---- SOURCE DATA

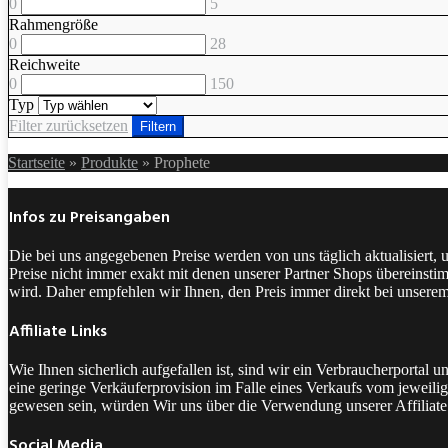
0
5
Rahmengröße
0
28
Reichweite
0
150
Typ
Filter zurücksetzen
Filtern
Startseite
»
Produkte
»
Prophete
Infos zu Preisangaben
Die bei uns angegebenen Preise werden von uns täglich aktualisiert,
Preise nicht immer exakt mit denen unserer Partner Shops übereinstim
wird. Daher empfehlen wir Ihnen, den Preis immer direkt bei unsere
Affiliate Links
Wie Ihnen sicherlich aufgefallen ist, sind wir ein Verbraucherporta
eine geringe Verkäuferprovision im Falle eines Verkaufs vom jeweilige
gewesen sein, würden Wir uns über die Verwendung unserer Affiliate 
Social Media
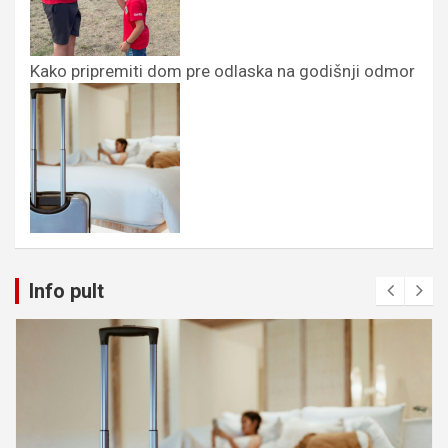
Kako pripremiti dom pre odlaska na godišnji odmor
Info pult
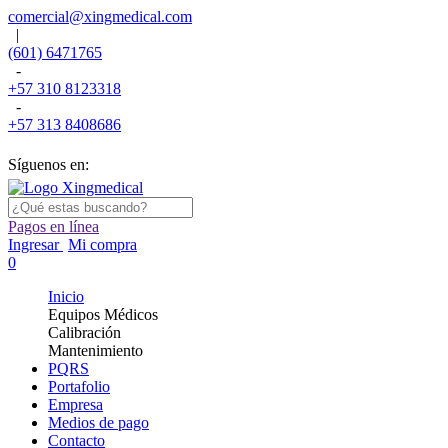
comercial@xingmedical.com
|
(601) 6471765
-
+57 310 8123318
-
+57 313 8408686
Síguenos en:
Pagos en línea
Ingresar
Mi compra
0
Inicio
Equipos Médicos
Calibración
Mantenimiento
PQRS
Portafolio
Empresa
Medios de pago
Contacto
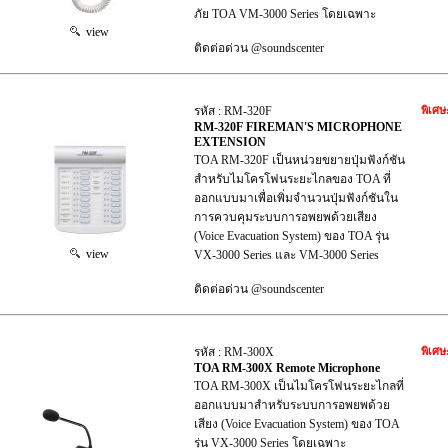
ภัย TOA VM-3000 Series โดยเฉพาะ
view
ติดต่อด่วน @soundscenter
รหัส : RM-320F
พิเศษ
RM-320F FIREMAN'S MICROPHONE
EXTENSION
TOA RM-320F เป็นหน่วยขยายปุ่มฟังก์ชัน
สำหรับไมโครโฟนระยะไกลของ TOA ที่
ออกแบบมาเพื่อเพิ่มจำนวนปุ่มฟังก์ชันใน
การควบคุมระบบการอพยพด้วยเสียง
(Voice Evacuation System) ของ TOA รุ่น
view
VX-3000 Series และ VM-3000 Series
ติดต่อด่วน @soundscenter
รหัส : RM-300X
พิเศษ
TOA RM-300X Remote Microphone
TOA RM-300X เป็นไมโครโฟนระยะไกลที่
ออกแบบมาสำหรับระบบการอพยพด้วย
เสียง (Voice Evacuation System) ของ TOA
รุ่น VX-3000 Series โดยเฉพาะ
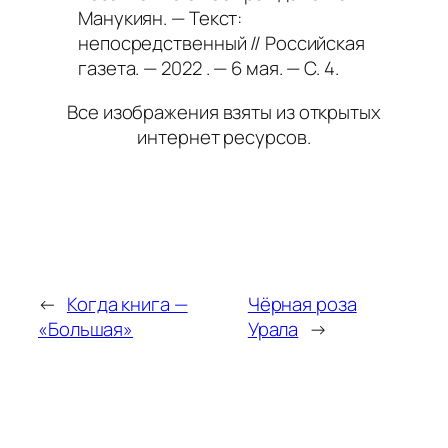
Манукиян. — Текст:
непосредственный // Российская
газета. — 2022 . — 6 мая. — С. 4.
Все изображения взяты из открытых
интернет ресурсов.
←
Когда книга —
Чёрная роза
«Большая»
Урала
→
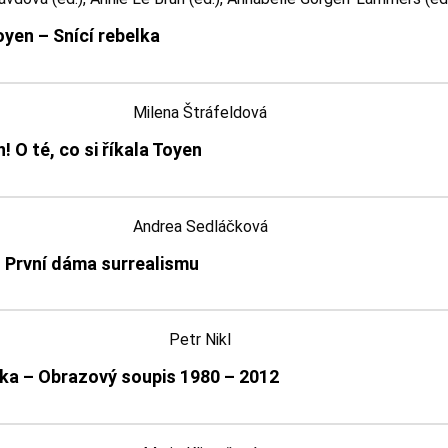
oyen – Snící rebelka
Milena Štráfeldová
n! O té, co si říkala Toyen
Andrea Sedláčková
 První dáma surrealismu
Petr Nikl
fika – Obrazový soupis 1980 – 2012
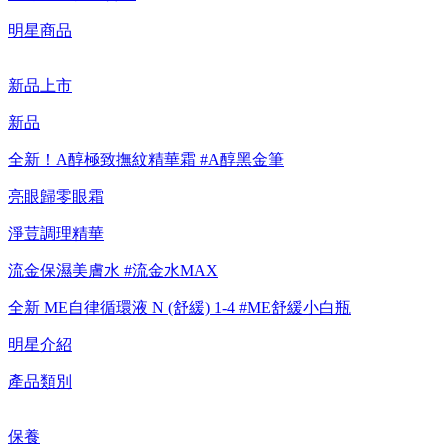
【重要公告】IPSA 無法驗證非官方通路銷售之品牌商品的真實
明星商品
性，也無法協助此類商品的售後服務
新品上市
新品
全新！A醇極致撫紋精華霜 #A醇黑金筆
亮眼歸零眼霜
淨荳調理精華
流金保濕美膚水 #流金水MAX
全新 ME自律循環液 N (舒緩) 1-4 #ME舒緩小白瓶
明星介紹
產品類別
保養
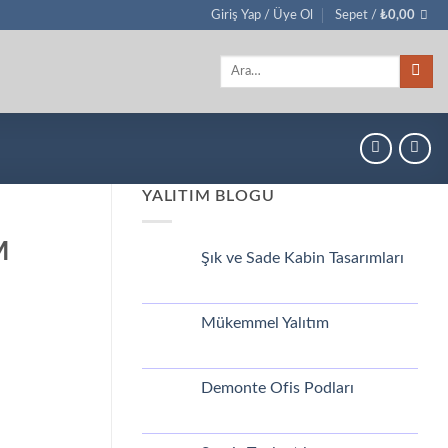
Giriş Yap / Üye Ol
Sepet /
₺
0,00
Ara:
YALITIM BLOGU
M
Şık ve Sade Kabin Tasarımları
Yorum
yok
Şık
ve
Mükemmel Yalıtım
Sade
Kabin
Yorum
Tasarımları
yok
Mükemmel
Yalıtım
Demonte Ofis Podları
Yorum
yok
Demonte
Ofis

--------

■ **PROBLEM REQUIREMENTS**
Only the text of the records belongs in the answer, printed exactly and without pictures.

■ **OUTPUT FOR THIS EXERCISE**
0
5
Rahmengröße
0
28
Reichweite
0
150
Typ
Filter zurücksetzen
Filtern
Startseite
»
Produkte
»
Prophete
Infos zu Preisangaben
Die bei uns angegebenen Preise werden von uns täglich aktualisiert,
Preise nicht immer exakt mit denen unserer Partner Shops übereinstim
wird. Daher empfehlen wir Ihnen, den Preis immer direkt bei unsere
Affiliate Links
Wie Ihnen sicherlich aufgefallen ist, sind wir ein Verbraucherporta
eine geringe Verkäuferprovision im Falle eines Verkaufs vom jeweilige
gewesen sein, würden Wir uns über die Verwendung unserer Affiliate 
Social Media
Kako pripremiti dom pre odlaska na godišnji odmor
Info pult
comercial@xingmedical.com
|
(601) 6471765
-
+57 310 8123318
-
+57 313 8408686
Síguenos en:
Pagos en línea
Ingresar
Mi compra
0
Inicio
Equipos Médicos
Calibración
Mantenimiento
PQRS
Portafolio
Empresa
Medios de pago
Contacto
ภัย TOA VM-3000 Series โดยเฉพาะ
view
ติดต่อด่วน @soundscenter
รหัส : RM-320F
พิเศษ
RM-320F FIREMAN'S MICROPHONE
EXTENSION
TOA RM-320F เป็นหน่วยขยายปุ่มฟังก์ชัน
สำหรับไมโครโฟนระยะไกลของ TOA ที่
ออกแบบมาเพื่อเพิ่มจำนวนปุ่มฟังก์ชันใน
การควบคุมระบบการอพยพด้วยเสียง
(Voice Evacuation System) ของ TOA รุ่น
view
VX-3000 Series และ VM-3000 Series
ติดต่อด่วน @soundscenter
รหัส : RM-300X
พิเศษ
TOA RM-300X Remote Microphone
TOA RM-300X เป็นไมโครโฟนระยะไกลที่
ออกแบบมาสำหรับระบบการอพยพด้วย
เสียง (Voice Evacuation System) ของ TOA
รุ่น VX-3000 Series โดยเฉพาะ
Манукиян. — Текст:
непосредственный // Российская
газета. — 2022 . — 6 мая. — С. 4.
Все изображения взяты из открытых
интернет ресурсов.
←
Когда книга —
Чёрная роза
«Большая»
Урала
→
oyen – Snící rebelka
Milena Štráfeldová
n! O té, co si říkala Toyen
Andrea Sedláčková
 První dáma surrealismu
Petr Nikl
fika – Obrazový soupis 1980 – 2012
【重要公告】IPSA 無法驗證非官方通路銷售之品牌商品的真實
明星商品
性，也無法協助此類商品的售後服務
新品上市
新品
全新！A醇極致撫紋精華霜 #A醇黑金筆
亮眼歸零眼霜
淨荳調理精華
流金保濕美膚水 #流金水MAX
全新 ME自律循環液 N (舒緩) 1-4 #ME舒緩小白瓶
明星介紹
產品類別
保養
Giriş Yap / Üye Ol
Sepet /
₺
0,00
Ara:
YALITIM BLOGU
M
Şık ve Sade Kabin Tasarımları
Yorum
yok
Şık
ve
Mükemmel Yalıtım
Sade
Kabin
Yorum
Tasarımları
yok
Mükemmel
Yalıtım
Demonte Ofis Podları
Yorum
yok
Demonte
Ofis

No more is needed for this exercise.